Data records

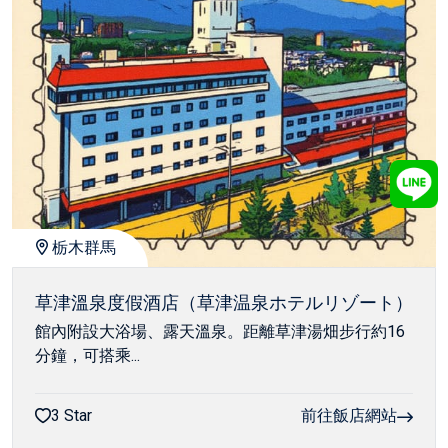
栃木群馬
草津溫泉度假酒店（草津温泉ホテルリゾート）
館內附設大浴場、露天溫泉。距離草津湯畑步行約16
分鐘，可搭乘...
3 Star
前往飯店網站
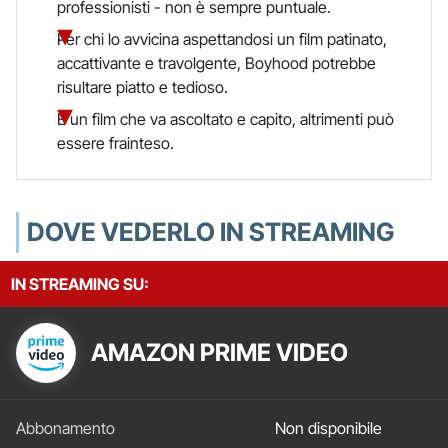
professionisti - non è sempre puntuale.
Per chi lo avvicina aspettandosi un film patinato,
accattivante e travolgente, Boyhood potrebbe
risultare piatto e tedioso.
È un film che va ascoltato e capito, altrimenti può
essere frainteso.
DOVE VEDERLO IN STREAMING
IN STREAMING SU:
AMAZON PRIME VIDEO
Non disponibile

HOW TO COMPLETE THIS TASK:
Take only the line containing "館內附設大浴場、露天溫泉。距離草津湯畑步行約16" and every line after it to the end of the entries, and copy them exactly, pictures excluded.

ANSWER TO THE PROBLEM:
館內附設大浴場、露天溫泉。距離草津湯畑步行約16
分鐘，可搭乘...
3 Star
前往飯店網站
professionisti - non è sempre puntuale.
Per chi lo avvicina aspettandosi un film patinato,
accattivante e travolgente, Boyhood potrebbe
risultare piatto e tedioso.
È un film che va ascoltato e capito, altrimenti può
essere frainteso.
DOVE VEDERLO IN STREAMING
IN STREAMING SU:
AMAZON PRIME VIDEO
Non disponibile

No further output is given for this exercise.